Over the past several weeks the kicks have apparently gotten harder and harder or my wife is getting wimpier and wimpier. We’ll be in the middle of a conversation and suddenly she’ll go cross-eyed and put her hand on her belly indicating that the child either has soccer ball in there or, at the very least, is practicing karate.
My wife is now translating these kicks and punches into what the baby likes and doesn’t like. We now know, through the amount of kicking my wife receives, the the baby likes pizza, ice cream, watching Alton Brown, watermelon, granola bars, bagels, going grocery shopping, chicken, pasta, watching Bobby Flay and malt liquor.
Ha! I’m just kidding about that last little bit. The baby hates Bobby Flay.
Of course I can’t feel any of these kicks so all I’ve been able to take away from these observations is that I should probably be diverting half of the kid’s college savings towards a future membership in Weight Watchers.
Sure, my wife and I have both seen the ultrasound videos and we’ve heard the heartbeat on a microphone, but part of me always wonders if that stuff is all just some elaborate ruse put on my doctors to make a little extra scratch from the insurance companies. It would probably be pretty easy to rig up a DVD player to look just like an ultrasound machine and then just have a video playing each time the nurse moves around the wand on my wife’s belly.
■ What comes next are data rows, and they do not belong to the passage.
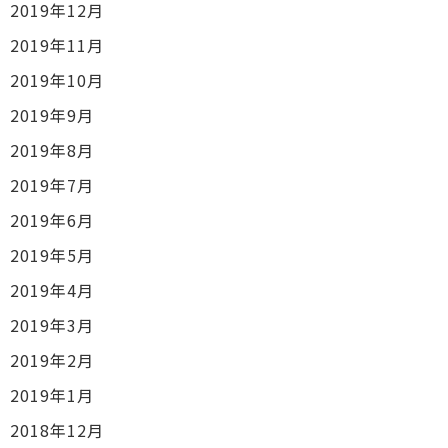
2019年12月
2019年11月
2019年10月
2019年9月
2019年8月
2019年7月
2019年6月
2019年5月
2019年4月
2019年3月
2019年2月
2019年1月
2018年12月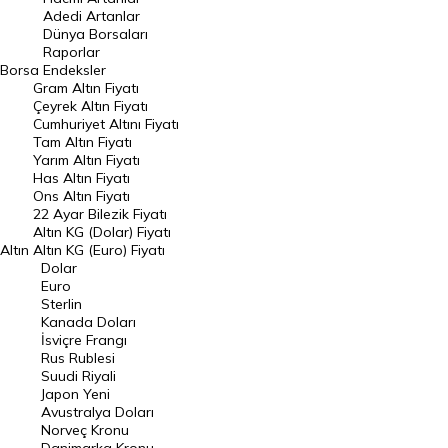
Adedi Artanlar
Geçmiş Kapanışlar
Dünya Borsaları
Raporlar
Dünya Borsaları
Borsa
Endeksler
Gram Altın Fiyatı
Raporlar
Çeyrek Altın Fiyatı
Endeksler
Cumhuriyet Altını Fiyatı
Tam Altın Fiyatı
Yarım Altın Fiyatı
DÖVİZ
Has Altın Fiyatı
Ons Altın Fiyatı
Döviz Kuru
22 Ayar Bilezik Fiyatı
Dolar Kuru
Altın KG (Dolar) Fiyatı
Altın
Altın KG (Euro) Fiyatı
Euro Kuru
Dolar
Euro
Pound Kuru
Sterlin
Kanada Doları
Frank Kuru
İsviçre Frangı
Riyal Kuru
Rus Rublesi
Suudi Riyali
Avustralya Doları
Japon Yeni
Avustralya Doları
Danimarka Kronu Kuru
Norveç Kronu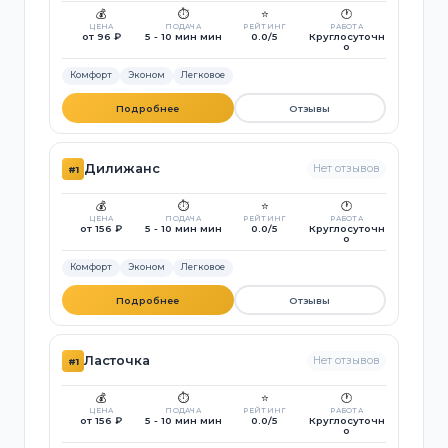
💰
⏱️
⭐
🕐
ЦЕНА
ПОДАЧА
РЕЙТИНГ
РАБОТА
от 96 ₽
5 - 10 мин мин
0.0/5
Круглосуточн
о
Комфорт
Эконом
Легковое
Подробнее
Отзывы
Дилижанс
Нет отзывов
#1
💰
⏱️
⭐
🕐
ЦЕНА
ПОДАЧА
РЕЙТИНГ
РАБОТА
от 156 ₽
5 - 10 мин мин
0.0/5
Круглосуточн
о
Комфорт
Эконом
Легковое
Подробнее
Отзывы
Ласточка
Нет отзывов
#1
💰
⏱️
⭐
🕐
ЦЕНА
ПОДАЧА
РЕЙТИНГ
РАБОТА
от 156 ₽
5 - 10 мин мин
0.0/5
Круглосуточн
о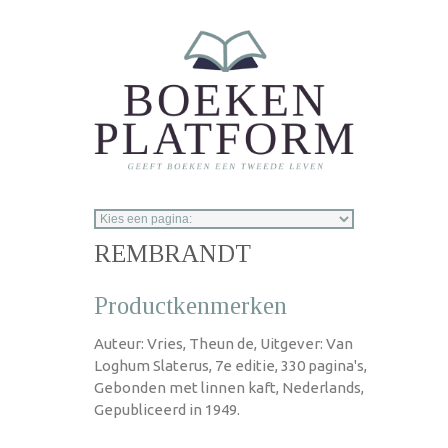
Overslaan en naar de inhoud gaan
REMBRANDT
Productkenmerken
Auteur: Vries, Theun de, Uitgever: Van
Loghum Slaterus, 7e editie, 330 pagina's,
Gebonden met linnen kaft, Nederlands,
Gepubliceerd in 1949.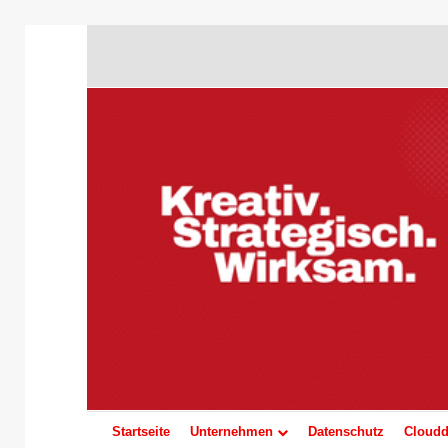
Startseite
Unternehmen
Datenschutz
Cloudd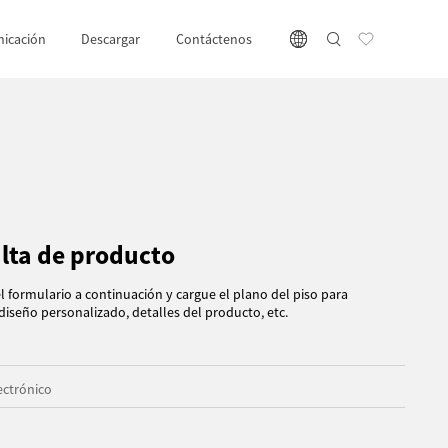
icación
Descargar
Contáctenos
lta de producto
 formulario a continuación y cargue el plano del piso para
 diseño personalizado, detalles del producto, etc.
ectrónico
I mean, if the Hollywood special effects wizards can give Tom Cruise an acting career then they can surely fudge an ultrasound machine.
But after all these months of videos and recordings it is finally reassuring to have some sort of physical evidence, no matter how small, that a live baby really is bouncing around in there…
…And that my wife isn’t just getting fat from eatting all that pizza and ice cream.